Jem Benson stretched his long limbs in the chair and
grunted in dissent.
“I’ve never understood it,” continued
Wilfred Carr, yawning. “It’s not
in my line at all; I never had enough money for my
own wants, let alone for two. Perhaps if I were
as rich as you or Croesus I might regard it differently.”
There was just sufficient meaning in the latter part
of the remark for his cousin to forbear to reply to
it. He continued to gaze out of the window and
to smoke slowly.
“Not being as rich as Croesus—or
you,” resumed Carr, regarding him from beneath
lowered lids, “I paddle my own canoe down the
stream of Time, and, tying it to my friends’
door-posts, go in to eat their dinners.”
“Quite Venetian,” said Jem Benson, still
looking out of the window. “It’s
not a bad thing for you, Wilfred, that you have the
doorposts and dinners—and friends.”
Carr grunted in his turn. “Seriously though,
Jem,” he said, slowly, “you’re a
lucky fellow, a very lucky fellow. If there is
a better girl above ground than Olive, I should like
to see her.”
“Yes,” said the other, quietly.
“She’s such an exceptional girl,”
continued Carr, staring out of the window. “She’s
so good and gentle. She thinks you are a bundle
of all the virtues.”
He laughed frankly and joyously, but the other man
did not join him. “Strong sense—of
right and wrong, though,” continued Carr, musingly.
“Do you know, I believe that if she found out
that you were not——”
“Not what?” demanded Benson, turning upon
him fiercely, “Not what?”
“Everything that you are,” returned his
cousin, with a grin that belied his words, “I
believe she’d drop you.”
“Talk about something else,” said Benson,
slowly; “your pleasantries are not always in
the best taste.”
Wilfred Carr rose and taking a cue from the rack,
bent over the board and practiced one or two favourite
shots. “The only other subject I can talk
about just at present is my own financial affairs,”

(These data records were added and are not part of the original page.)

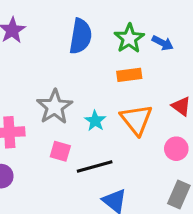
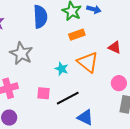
gray star: (55, 107) -> (21, 53), moved
pink circle: (176, 149) -> (119, 83), moved

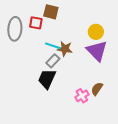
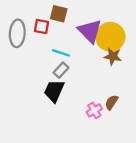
yellow circle: (96, 32) -> (110, 37), size x1.6
brown star: (65, 49) -> (113, 56), moved
purple triangle: (97, 51) -> (90, 31), moved

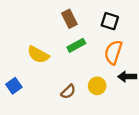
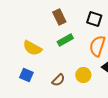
blue square: (14, 86) -> (26, 75), moved, turned -32

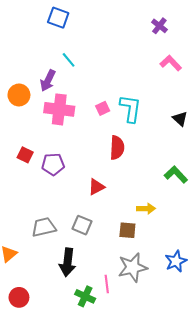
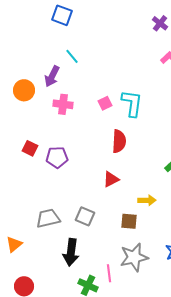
pink cross: (59, 109) -> (63, 104), size x0.7
red triangle: (96, 187) -> (111, 179), moved

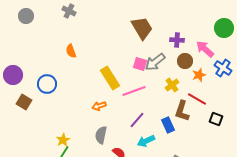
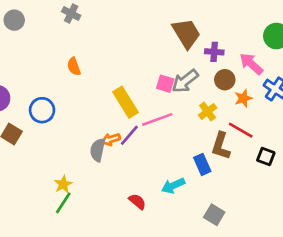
brown trapezoid: (142, 28) -> (186, 33), moved
purple line: (137, 120) -> (129, 135), moved
gray semicircle: (101, 135) -> (98, 150), moved

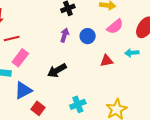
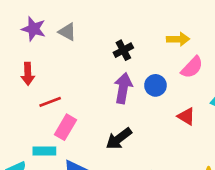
purple arrow: (64, 35) -> (123, 88), size x1.5
red triangle: (107, 61) -> (186, 116), turned 48

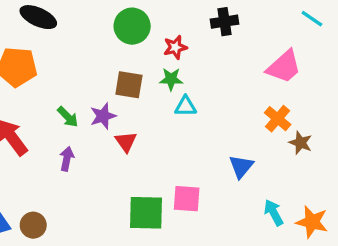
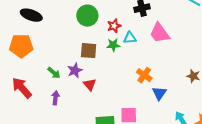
pink trapezoid: (284, 67) -> (160, 33), moved, turned 100
cyan triangle: (186, 106) -> (130, 38), moved
orange cross: (278, 119) -> (144, 75), moved

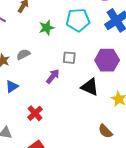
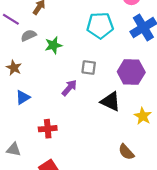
green star: (47, 28) -> (53, 45), moved
gray semicircle: (23, 54) -> (28, 35), moved
red cross: (35, 113) -> (48, 129), turned 35

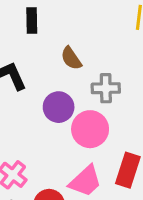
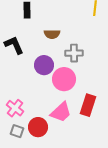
brown semicircle: (71, 58) -> (52, 34), turned -56

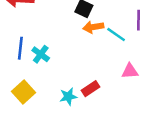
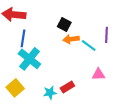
blue line: (20, 48) -> (23, 38), moved
cyan cross: (41, 54) -> (29, 59), size x1.6

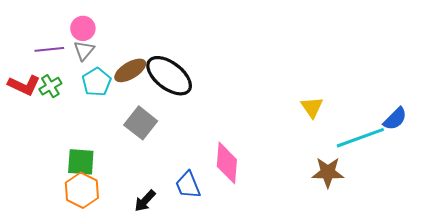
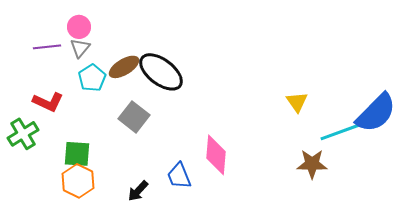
red L-shape: (24, 85) -> (48, 102), moved
green cross: (50, 86) -> (23, 134), moved, size x1.4
blue semicircle: (395, 119) -> (376, 113), size x1.8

he said slowly, as he walked round the table.
“Talk about something else,” said Benson
again, bluntly.
“And the two things are connected,” said
Carr, and dropping his cue he half sat on the table
and eyed his cousin.
There was a long silence. Benson pitched the
end of his cigar out of the window, and leaning back
closed his eyes.
“Do you follow me?” inquired Carr at
length.
Benson opened his eyes and nodded at the window.